Toute la beauté et le sang verséde Laura Poitras (2022)
Nan Goldin a révolutionné l’art de la photographie en documentant l’intimité de ceux et celles que l’Amérique refusait de voir. C’est aussi une activiste infatigable qui se bat aujourd’hui contre la famille Sackler, responsable de la crise des opiacés aux États Unis. Le talent de Laura Poitras, documentariste aussi radicale que primée, est de révéler l’archéologie de cette révolte, en tissant des liens sensibles entre le deuil d’une soeur qui se jette sous un train et les combats artistiques et politiques futurs de Nan Goldin. On en ressort enragés et éblouis par cette femme qui refuse de fermer les yeux, même si l’on tente de les lui crever.
« Toute la beauté et le sang versé » de Laura Poitras : quand l’art s’engage
Naissance des pieuvres de Céline Sciamma (2007)
Une collection « Celine Sciamma » débarque sur Netflix. Pour célébrer cette nouvelle réjouissante (et un brin suspecte), pourquoi ne pas commencer par le début ? Le premier long métrage de la réalisatrice nous plonge dans les premiers émois sexuels d’un trio de jeunes filles. Le film brille d’abord pour tout ce qu’il refuse d’être et son calme surprenant, le refus de séduction de la mise en scène, les adultes hors champs. Si , elle reste à distance et révèle les vertiges, les errances et le douloureux ajustement de leurs désirs au réel. C’est un film d’une densité folle, en avance sur son temps.
Récréations de Claire Simon (1992)
Tourné en 1991, ce chef d’œuvre documentaire nous ouvre les portes d’un monde à part, la cour de récré, et celles du début de la vie, avec des enfants de maternelle. Cette cour a sa propre monnaie, « les bâtons de marronniers », elle est le théâtre des prémisses de la vie en société ; on s’affronte, on se console, on joue malgré soi le rôle auquel on est assigné. Le documentaire est brutal, féroce, proche d’un cauchemar déréalisé dans lequel la loi du plus fort règne et la moindre barrière peut devenir une prison éphémère. C’est une expérience sociologique de la servitude humaine, une expérience sidérante, parfois effrayante, très loin de l’idée que l’on s’en fait à l’évocation du titre.
Midsommar d’Ari Aster (2019)
Un étudiant en anthropologie décide de faire découvrir à ses amis un festival unique, Midsommar. Suite à une tragédie familiale, sa petite amie (Florence Pugh) se joint à eux. Après Hérédité, le petit prodige de l’horreur américaine nous emporte dans le monde merveilleux d’une tribu new age. Avec cette joyeuse bande, on découvre des tableaux folkloriques étrangement ensoleillés – mais qui vont tourner au jeu de massacre lors de rituels païens sanglants. La force d’Ari Aster, c’est de proposer une expérience de cinéma totale, profondément dérangeante, avec une touche d’humour un peu malade. Un grand film d’horreur mental.

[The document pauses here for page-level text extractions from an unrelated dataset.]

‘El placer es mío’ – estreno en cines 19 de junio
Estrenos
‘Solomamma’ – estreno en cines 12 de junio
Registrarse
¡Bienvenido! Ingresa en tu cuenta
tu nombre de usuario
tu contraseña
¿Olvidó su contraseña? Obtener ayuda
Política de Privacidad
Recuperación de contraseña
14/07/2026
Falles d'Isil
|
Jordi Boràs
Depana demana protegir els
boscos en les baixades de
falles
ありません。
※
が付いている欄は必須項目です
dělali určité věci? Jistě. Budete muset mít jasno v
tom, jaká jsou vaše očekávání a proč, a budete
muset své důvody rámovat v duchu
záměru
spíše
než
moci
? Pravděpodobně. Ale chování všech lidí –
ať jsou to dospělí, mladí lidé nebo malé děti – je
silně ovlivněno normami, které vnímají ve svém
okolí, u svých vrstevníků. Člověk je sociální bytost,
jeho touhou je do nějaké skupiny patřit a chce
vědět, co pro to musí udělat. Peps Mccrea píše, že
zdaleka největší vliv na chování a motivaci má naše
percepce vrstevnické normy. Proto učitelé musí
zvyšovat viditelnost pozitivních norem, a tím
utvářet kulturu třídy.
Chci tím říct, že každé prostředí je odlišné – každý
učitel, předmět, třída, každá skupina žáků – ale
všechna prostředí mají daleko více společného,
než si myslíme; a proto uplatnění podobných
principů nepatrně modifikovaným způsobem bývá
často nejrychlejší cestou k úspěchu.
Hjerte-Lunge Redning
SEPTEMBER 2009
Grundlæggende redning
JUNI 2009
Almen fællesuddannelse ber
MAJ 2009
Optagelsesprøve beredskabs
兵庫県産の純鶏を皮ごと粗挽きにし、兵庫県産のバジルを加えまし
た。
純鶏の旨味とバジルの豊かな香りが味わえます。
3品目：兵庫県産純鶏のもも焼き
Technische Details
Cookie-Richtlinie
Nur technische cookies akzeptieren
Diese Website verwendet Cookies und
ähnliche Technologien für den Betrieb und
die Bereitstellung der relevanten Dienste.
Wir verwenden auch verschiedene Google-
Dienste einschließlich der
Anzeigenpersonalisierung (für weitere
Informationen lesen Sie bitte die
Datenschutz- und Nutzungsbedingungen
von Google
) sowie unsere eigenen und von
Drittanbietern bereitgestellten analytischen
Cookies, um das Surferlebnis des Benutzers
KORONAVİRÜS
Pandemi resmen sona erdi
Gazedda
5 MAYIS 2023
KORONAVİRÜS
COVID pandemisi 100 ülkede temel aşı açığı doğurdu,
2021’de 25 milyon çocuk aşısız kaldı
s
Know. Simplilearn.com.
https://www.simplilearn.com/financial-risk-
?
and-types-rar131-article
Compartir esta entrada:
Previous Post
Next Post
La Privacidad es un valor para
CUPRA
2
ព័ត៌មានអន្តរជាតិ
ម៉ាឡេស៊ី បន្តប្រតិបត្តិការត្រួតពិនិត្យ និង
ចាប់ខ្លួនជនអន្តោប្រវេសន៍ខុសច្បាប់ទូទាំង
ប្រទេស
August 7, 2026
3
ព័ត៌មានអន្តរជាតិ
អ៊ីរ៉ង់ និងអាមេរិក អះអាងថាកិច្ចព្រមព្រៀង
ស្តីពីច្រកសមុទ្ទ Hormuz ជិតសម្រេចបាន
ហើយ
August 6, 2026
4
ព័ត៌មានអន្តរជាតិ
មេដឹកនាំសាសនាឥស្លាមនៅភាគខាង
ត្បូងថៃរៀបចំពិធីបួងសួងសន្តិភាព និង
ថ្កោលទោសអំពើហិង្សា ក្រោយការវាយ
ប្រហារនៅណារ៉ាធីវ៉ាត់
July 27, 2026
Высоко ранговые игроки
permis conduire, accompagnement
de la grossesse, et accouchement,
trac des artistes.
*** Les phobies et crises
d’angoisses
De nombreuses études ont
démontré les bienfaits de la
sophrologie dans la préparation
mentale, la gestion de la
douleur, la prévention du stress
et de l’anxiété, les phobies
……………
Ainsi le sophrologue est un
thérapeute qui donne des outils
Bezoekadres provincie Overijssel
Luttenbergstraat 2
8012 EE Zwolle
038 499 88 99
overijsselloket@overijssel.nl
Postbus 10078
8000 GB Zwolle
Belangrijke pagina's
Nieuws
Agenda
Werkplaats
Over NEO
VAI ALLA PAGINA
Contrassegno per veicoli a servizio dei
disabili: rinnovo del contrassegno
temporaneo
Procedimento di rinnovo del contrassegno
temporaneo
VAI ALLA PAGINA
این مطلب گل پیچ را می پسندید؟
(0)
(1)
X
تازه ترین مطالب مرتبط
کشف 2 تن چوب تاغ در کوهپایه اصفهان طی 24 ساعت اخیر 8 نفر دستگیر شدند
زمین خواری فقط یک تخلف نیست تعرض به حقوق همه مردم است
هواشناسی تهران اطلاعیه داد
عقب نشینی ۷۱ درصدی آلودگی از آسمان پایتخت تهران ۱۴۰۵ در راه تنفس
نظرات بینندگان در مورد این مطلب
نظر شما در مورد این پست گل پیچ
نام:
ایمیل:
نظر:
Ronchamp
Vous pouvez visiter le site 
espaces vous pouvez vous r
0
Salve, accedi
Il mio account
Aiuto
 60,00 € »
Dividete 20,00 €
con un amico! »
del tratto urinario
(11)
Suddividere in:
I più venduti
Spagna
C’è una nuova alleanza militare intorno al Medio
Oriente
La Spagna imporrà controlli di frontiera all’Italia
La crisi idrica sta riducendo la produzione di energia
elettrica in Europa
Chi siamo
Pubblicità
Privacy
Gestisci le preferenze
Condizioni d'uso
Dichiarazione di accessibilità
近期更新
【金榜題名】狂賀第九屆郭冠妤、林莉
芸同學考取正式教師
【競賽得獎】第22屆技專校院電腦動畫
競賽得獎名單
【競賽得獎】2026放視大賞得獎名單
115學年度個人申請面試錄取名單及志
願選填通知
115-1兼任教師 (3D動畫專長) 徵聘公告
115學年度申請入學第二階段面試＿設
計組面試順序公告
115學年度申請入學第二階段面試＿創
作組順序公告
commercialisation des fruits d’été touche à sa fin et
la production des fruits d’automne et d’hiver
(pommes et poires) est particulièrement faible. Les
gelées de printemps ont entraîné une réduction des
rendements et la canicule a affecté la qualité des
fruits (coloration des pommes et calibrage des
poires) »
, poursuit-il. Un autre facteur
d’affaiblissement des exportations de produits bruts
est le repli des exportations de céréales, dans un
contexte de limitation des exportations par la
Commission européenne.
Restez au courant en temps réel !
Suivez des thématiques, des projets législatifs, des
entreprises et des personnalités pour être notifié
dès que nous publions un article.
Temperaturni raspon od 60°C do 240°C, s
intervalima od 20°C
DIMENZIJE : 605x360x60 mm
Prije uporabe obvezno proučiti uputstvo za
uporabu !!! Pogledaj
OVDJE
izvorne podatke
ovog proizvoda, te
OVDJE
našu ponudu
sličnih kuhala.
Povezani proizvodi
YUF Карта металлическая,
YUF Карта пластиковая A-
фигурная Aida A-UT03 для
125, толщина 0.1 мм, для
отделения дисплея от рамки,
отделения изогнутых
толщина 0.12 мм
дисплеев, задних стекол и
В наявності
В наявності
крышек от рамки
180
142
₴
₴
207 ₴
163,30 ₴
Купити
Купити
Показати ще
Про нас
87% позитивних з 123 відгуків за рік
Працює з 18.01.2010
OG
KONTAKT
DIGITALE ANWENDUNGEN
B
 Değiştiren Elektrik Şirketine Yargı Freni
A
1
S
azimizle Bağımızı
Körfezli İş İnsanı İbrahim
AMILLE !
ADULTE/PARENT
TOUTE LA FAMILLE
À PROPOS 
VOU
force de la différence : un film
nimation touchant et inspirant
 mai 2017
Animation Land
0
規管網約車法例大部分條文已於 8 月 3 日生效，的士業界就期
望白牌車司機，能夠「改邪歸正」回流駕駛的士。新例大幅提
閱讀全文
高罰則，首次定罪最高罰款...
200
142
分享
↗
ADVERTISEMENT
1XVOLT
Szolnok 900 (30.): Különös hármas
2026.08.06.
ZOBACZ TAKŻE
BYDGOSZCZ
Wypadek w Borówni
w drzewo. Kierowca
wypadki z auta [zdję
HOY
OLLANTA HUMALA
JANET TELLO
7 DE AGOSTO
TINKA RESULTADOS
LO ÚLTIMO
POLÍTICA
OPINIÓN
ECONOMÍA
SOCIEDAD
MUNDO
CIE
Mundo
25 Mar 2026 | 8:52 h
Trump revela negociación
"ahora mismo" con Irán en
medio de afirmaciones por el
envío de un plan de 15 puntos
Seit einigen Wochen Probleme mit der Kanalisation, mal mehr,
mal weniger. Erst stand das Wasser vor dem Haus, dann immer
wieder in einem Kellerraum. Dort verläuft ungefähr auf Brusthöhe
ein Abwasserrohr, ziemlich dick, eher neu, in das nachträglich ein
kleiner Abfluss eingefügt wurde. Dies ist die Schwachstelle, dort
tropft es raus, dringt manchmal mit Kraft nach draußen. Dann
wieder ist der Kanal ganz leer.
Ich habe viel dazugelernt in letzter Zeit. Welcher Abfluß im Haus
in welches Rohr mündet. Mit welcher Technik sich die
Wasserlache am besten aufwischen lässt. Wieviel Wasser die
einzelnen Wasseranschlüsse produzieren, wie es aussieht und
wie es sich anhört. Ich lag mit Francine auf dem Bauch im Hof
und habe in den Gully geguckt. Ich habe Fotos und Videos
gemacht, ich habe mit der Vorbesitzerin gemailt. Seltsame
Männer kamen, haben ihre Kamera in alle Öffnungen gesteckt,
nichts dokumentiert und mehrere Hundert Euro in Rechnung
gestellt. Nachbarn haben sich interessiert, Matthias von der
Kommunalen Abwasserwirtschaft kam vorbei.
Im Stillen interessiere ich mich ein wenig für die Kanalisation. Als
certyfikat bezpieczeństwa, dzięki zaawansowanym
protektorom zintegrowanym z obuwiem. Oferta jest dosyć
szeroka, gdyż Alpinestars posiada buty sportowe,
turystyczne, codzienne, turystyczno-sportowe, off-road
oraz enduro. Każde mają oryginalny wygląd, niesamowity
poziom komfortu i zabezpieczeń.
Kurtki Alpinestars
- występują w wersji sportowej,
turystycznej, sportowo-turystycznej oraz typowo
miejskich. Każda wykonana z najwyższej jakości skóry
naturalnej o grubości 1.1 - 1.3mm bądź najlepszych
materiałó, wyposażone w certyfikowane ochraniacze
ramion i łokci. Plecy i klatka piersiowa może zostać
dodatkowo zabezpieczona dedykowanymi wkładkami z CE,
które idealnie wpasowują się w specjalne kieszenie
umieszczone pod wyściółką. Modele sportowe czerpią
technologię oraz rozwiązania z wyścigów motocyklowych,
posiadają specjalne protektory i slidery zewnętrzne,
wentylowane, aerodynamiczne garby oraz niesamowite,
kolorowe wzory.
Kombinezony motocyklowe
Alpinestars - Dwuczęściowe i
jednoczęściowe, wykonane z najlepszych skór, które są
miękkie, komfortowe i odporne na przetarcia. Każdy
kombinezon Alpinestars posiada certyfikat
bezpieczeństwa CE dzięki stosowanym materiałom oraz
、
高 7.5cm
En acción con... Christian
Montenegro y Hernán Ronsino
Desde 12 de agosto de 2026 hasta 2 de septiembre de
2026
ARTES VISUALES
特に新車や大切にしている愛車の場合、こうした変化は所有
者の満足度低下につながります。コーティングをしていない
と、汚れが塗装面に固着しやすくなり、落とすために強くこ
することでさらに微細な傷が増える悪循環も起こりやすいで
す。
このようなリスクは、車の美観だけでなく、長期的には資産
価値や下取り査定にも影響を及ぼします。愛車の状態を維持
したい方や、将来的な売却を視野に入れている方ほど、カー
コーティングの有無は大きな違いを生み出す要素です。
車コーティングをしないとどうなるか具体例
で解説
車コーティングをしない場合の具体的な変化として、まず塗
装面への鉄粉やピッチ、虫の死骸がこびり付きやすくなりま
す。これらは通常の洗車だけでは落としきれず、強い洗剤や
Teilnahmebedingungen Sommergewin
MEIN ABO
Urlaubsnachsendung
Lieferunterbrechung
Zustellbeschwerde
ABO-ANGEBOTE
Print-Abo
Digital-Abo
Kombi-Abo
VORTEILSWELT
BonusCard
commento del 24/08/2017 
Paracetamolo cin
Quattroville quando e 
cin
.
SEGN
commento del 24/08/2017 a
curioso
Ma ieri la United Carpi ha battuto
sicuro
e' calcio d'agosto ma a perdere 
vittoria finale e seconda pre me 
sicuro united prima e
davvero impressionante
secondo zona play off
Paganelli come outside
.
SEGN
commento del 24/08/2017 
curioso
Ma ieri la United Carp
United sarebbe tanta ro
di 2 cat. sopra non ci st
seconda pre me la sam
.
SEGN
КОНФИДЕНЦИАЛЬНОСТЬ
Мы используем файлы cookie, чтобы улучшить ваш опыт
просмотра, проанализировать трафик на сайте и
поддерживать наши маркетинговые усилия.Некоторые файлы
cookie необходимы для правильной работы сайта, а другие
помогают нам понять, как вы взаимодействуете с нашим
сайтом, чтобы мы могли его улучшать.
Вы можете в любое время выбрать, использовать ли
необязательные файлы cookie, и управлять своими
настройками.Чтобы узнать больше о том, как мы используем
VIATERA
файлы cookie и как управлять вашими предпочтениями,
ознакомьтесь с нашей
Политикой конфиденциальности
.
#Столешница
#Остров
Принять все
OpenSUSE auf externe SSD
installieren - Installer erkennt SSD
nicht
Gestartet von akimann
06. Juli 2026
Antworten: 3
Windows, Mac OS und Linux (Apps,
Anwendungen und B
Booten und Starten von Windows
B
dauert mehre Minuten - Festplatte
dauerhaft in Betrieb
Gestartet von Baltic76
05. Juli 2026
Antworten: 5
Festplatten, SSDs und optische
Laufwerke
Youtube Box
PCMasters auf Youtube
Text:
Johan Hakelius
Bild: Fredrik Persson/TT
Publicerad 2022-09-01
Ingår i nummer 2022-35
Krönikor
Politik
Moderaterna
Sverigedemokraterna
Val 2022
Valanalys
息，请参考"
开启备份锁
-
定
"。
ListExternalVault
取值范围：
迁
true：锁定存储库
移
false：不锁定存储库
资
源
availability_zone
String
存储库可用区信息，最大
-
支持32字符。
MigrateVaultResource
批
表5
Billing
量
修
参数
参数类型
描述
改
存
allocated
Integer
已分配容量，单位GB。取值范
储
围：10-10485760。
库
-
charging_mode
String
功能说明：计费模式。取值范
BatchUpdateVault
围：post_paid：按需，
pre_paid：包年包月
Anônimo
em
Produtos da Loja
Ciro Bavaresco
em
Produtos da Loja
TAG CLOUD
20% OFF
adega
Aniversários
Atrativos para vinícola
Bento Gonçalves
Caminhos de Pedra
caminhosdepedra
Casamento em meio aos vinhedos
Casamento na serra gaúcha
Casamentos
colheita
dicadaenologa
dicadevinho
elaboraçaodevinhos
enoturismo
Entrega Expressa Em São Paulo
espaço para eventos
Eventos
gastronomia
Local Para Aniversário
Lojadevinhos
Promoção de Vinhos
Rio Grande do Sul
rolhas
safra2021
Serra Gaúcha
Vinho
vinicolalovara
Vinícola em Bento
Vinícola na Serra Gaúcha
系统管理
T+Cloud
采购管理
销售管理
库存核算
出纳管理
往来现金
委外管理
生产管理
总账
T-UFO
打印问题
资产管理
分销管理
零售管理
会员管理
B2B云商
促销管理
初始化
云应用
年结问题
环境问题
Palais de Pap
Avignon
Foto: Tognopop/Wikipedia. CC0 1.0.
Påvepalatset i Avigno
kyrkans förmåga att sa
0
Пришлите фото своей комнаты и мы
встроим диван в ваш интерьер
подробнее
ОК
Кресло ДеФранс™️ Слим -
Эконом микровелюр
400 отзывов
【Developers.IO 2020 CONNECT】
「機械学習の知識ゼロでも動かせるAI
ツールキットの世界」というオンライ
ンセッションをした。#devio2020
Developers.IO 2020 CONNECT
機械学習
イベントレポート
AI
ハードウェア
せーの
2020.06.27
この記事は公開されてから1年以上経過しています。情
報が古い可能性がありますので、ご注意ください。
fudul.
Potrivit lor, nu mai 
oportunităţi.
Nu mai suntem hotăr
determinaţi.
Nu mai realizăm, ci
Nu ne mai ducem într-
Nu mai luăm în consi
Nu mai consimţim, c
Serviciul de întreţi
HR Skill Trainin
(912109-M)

Ari Aster : « J’ai toujours vu la famille comme une espèce de trou noir »
Chair de poule – le film de Rob Letterman (2016, dès 8 ans)
J’écris cette recommandation sous la contrainte d’une enfant de 8 ans. Son verdict à la fin du film m’a rangée sur l’étagère des vieux machins nostalgiques : « C’est vachement mieux que tes Gremlins, maman ! » Je ne relancerai pas la polémique en précisant que la dramaturgie est proche de celle du film de Joe Dante. Chair de poule, c’est d’abord une collection de livres horrifiques signée par R.L Stine, le Stephen King des mômes. Rob Letterman célèbre son écriture dans un film pensé comme un festival de monstres bourré d’imagination. Et surtout, ça fait rire aux éclats les gamins. Pourquoi s’en priver ?
La Merveilleuse Histoire de Henry Sugar / Le Cygne / Poison / Le Preneur de rats de Wes Anderson (2023)
Cette série de courts métrages pourrait s’appeler « la merveilleuse histoire de Wes Anderson et Roald Dahl » tant leurs univers se mêlent parfaitement. Un monde peuplé d’hommes qui trichent, voient sans leurs yeux, tyrannisent des garçons chétifs, dans lequel des serpents se lovent sous les draps… Après l’adaptation de Fantastic Mr. Fox, le dandy méticuleux s’en donne à cœur joie en piochant dans les nouvelles de Road Dahl et nous livre quatre contes délicats, fantaisistes et un brin toxiques. Totalement irrésistible.